Goal of the exercise. How many of the lines below have "najko" in them? Say the number and nothing more.

(Beginning of Extracted information)

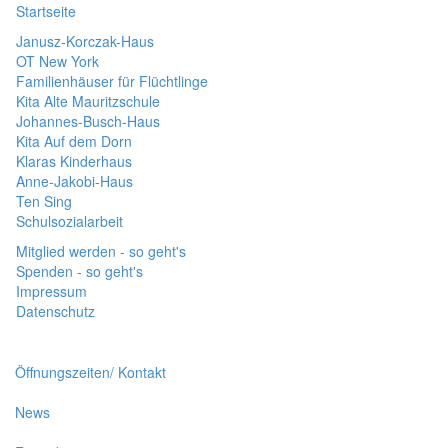
Startseite
Janusz-Korczak-Haus
OT New York
Familienhäuser für Flüchtlinge
Kita Alte Mauritzschule
Johannes-Busch-Haus
Kita Auf dem Dorn
Klaras Kinderhaus
Anne-Jakobi-Haus
Ten Sing
Schulsozialarbeit
Mitglied werden - so geht's
Spenden - so geht's
Impressum
Datenschutz
Öffnungszeiten/ Kontakt
News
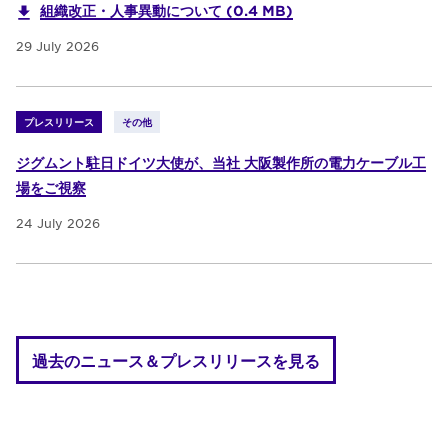
組織改正・人事異動について (0.4 MB)
29 July 2026
プレスリリース
その他
ジグムント駐日ドイツ大使が、当社 大阪製作所の電力ケーブル工
場をご視察
24 July 2026
過去のニュース＆プレスリリースを見る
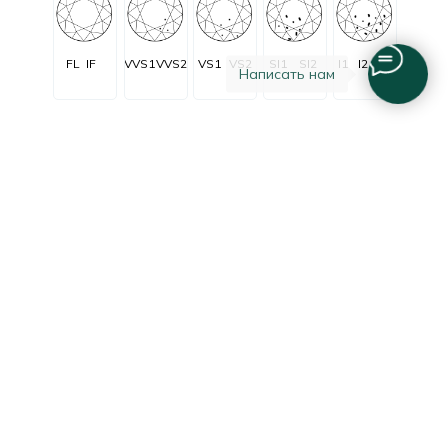
FL
IF
VVS1
VVS2
VS1
VS2
SI1
SI2
I1
I2
I3
Написать нам
Огранка
Очень очень
Очень
C заметными
Незначительные
Безупречные
незначительные
незначительные
включениями
включения
включения
включения
Excellent
Good
Fair
Poor
Very good
Очень
Удовле-
Отличная
Хорошая
Плохая
хорошая
творительная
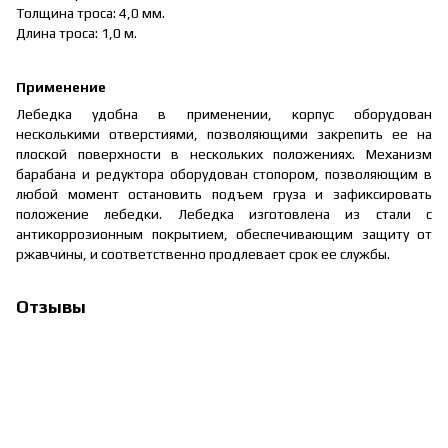
Толщина троса: 4,0 мм.
Длина троса: 1,0 м.
Применение
Лебедка удобна в применении, корпус оборудован
несколькими отверстиями, позволяющими закрепить ее на
плоской поверхности в нескольких положениях. Механизм
барабана и редуктора оборудован стопором, позволяющим в
любой момент остановить подъем груза и зафиксировать
положение лебедки. Лебедка изготовлена из стали с
антикоррозионным покрытием, обеспечивающим защиту от
ржавчины, и соответственно продлевает срок ее службы.
Отзывы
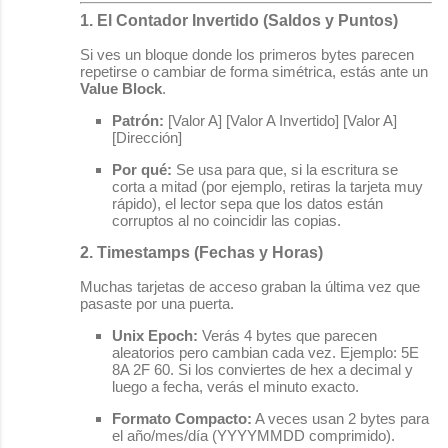
1. El Contador Invertido (Saldos y Puntos)
Si ves un bloque donde los primeros bytes parecen
repetirse o cambiar de forma simétrica, estás ante un
Value Block
.
Patrón:
[Valor A] [Valor A Invertido] [Valor A]
[Dirección]
Por qué:
Se usa para que, si la escritura se
corta a mitad (por ejemplo, retiras la tarjeta muy
rápido), el lector sepa que los datos están
corruptos al no coincidir las copias.
2. Timestamps (Fechas y Horas)
Muchas tarjetas de acceso graban la última vez que
pasaste por una puerta.
Unix Epoch:
Verás 4 bytes que parecen
aleatorios pero cambian cada vez. Ejemplo:
5E
8A 2F 60
. Si los conviertes de hex a decimal y
luego a fecha, verás el minuto exacto.
Formato Compacto:
A veces usan 2 bytes para
el año/mes/día (YYYYMMDD comprimido).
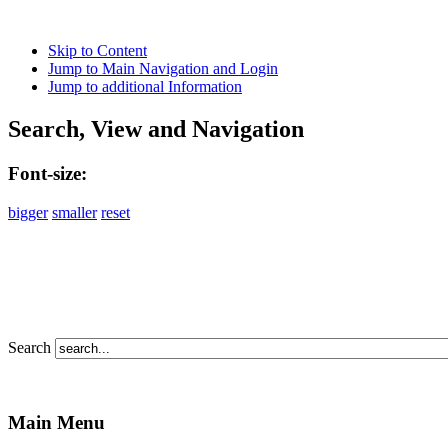
Skip to Content
Jump to Main Navigation and Login
Jump to additional Information
Search, View and Navigation
Font-size:
bigger
smaller
reset
Search
Main Menu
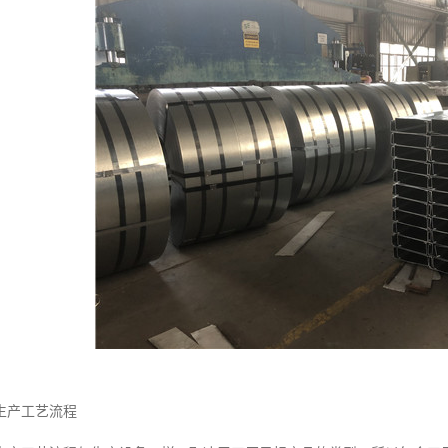
生产工艺流程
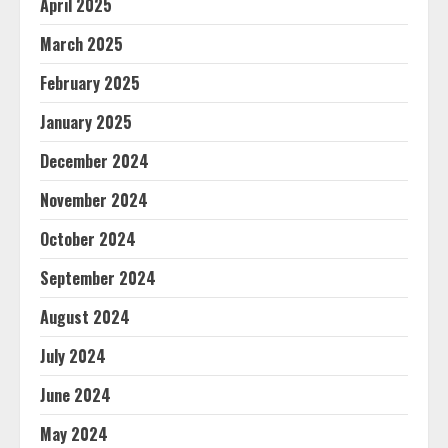
April 2025
March 2025
February 2025
January 2025
December 2024
November 2024
October 2024
September 2024
August 2024
July 2024
June 2024
May 2024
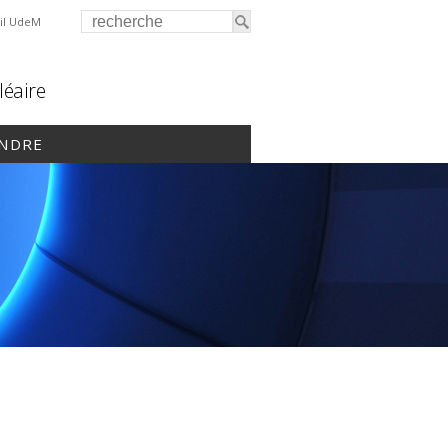
il UdeM
léaire
INDRE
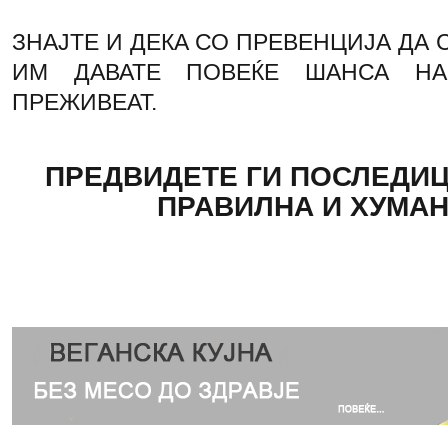
ЗНАЈТЕ И ДЕКА СО ПРЕВЕНЦИЈА ДА 
ИМ ДАВАТЕ ПОВЕЌЕ ШАНСА НА
ПРЕЖИВЕАТ.
ПРЕДВИДЕТЕ ГИ ПОСЛЕДИ
ПРАВИЛНА И ХУМАН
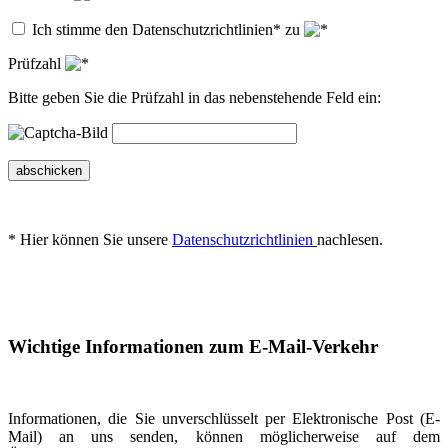
Ich stimme den Datenschutzrichtlinien* zu
Prüfzahl
Bitte geben Sie die Prüfzahl in das nebenstehende Feld ein:
abschicken
* Hier können Sie unsere
Datenschutzrichtlinien
nachlesen.
Wichtige Informationen zum E-Mail-Verkehr
Informationen, die Sie unverschlüsselt per Elektronische Post (E-
Mail) an uns senden, können möglicherweise auf dem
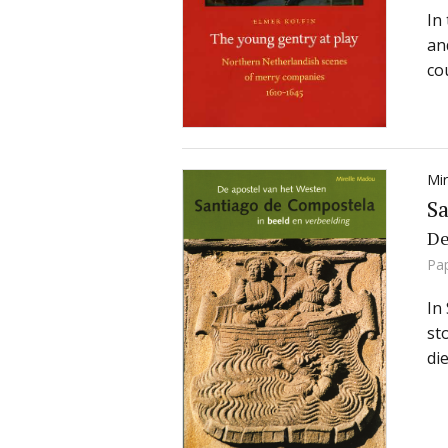
In
an
co
Mir
Sa
De
Pa
In
st
di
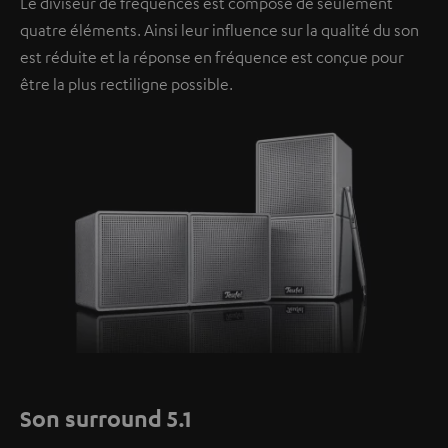
Le diviseur de fréquences est composé de seulement
quatre éléments. Ainsi leur influence sur la qualité du son
est réduite et la réponse en fréquence est conçue pour
être la plus rectiligne possible.
Son surround 5.1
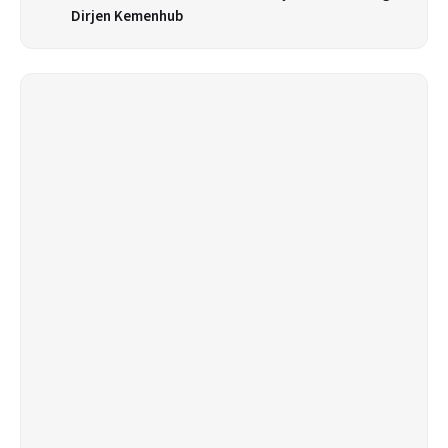
Dirjen Kemenhub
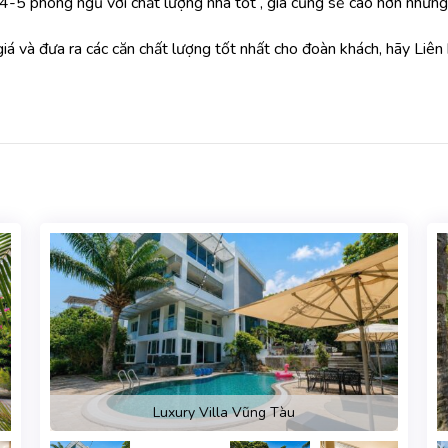
-4-5 phòng ngủ với chất lượng nhà tốt , giá cũng sẽ cao hơn nhữn
 giá và đưa ra các căn chất lượng tốt nhất cho đoàn khách, hãy Li
Luxury Villa Vũng Tàu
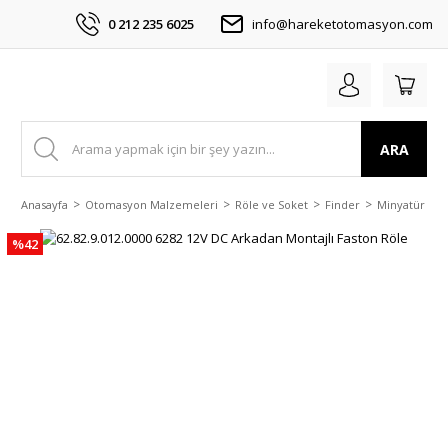
0 212 235 6025
info@hareketotomasyon.com
ARA
Anasayfa
Otomasyon Malzemeleri
Röle ve Soket
Finder
Minyatür Pcb
%42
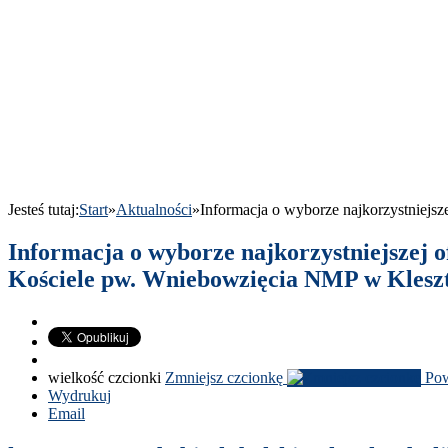
Jesteś tutaj:
Start
»
Aktu­al­ności
»
Infor­ma­cja o wyborze najko­rzyst­niejs
Infor­ma­cja o wyborze najko­rzyst­niejszej 
Koś­ciele pw. Wniebowz­ię­cia
NMP
w Klesz
wielkość czcionki
Zmniejsz czcionkę
Pow
Wydrukuj
Email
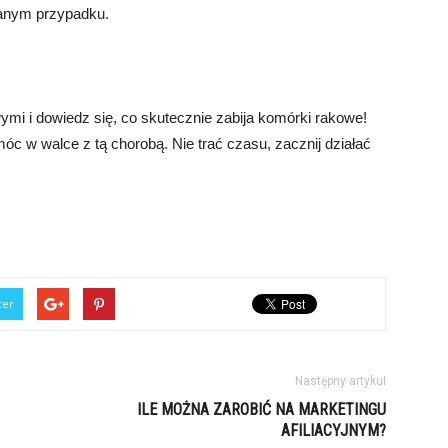
 danym przypadku.
mi i dowiedz się, co skutecznie zabija komórki rakowe!
óc w walce z tą chorobą. Nie trać czasu, zacznij działać
ter
Następny artykuł
ILE MOŻNA ZAROBIĆ NA MARKETINGU
AFILIACYJNYM?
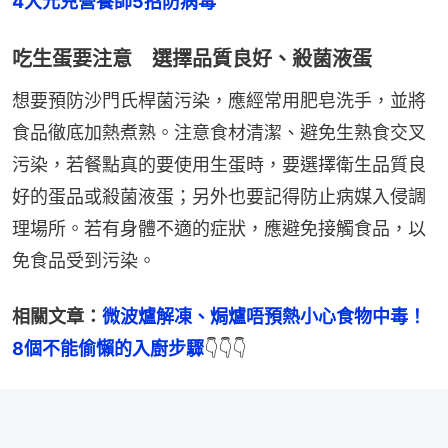
4大元兇營養師5招防病毒
吃生蛋要注意 選擇品質良好、殺菌液蛋
想要預防沙門氏桿菌污染，應經常用肥皂洗手，並將
食品徹底加熱煮熟。注意食材清潔、避免生熟食交叉
污染，若餐點真的要使用生蛋時，要選擇衛生品質良
好的蛋品或殺菌液蛋；另外也要記得防止病媒入侵調
理場所。若有身體不適的症狀，應避免接觸食品，以
免食品受到污染。
相關文章：
微波爐解凍、焗爐唔預熱小心食物中毒！
8個不能偷懶的入廚步驟
👇👇👇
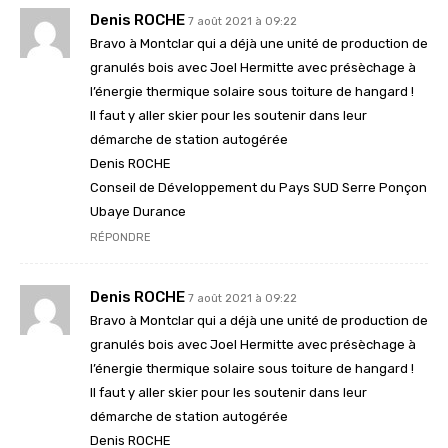
Denis ROCHE
7 août 2021 à 09:22
Bravo à Montclar qui a déjà une unité de production de
granulés bois avec Joel Hermitte avec présèchage à
l’énergie thermique solaire sous toiture de hangard !
Il faut y aller skier pour les soutenir dans leur
démarche de station autogérée
Denis ROCHE
Conseil de Développement du Pays SUD Serre Ponçon
Ubaye Durance
RÉPONDRE
Denis ROCHE
7 août 2021 à 09:22
Bravo à Montclar qui a déjà une unité de production de
granulés bois avec Joel Hermitte avec présèchage à
l’énergie thermique solaire sous toiture de hangard !
Il faut y aller skier pour les soutenir dans leur
démarche de station autogérée
Denis ROCHE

(End of Extracted information)

Result below. 2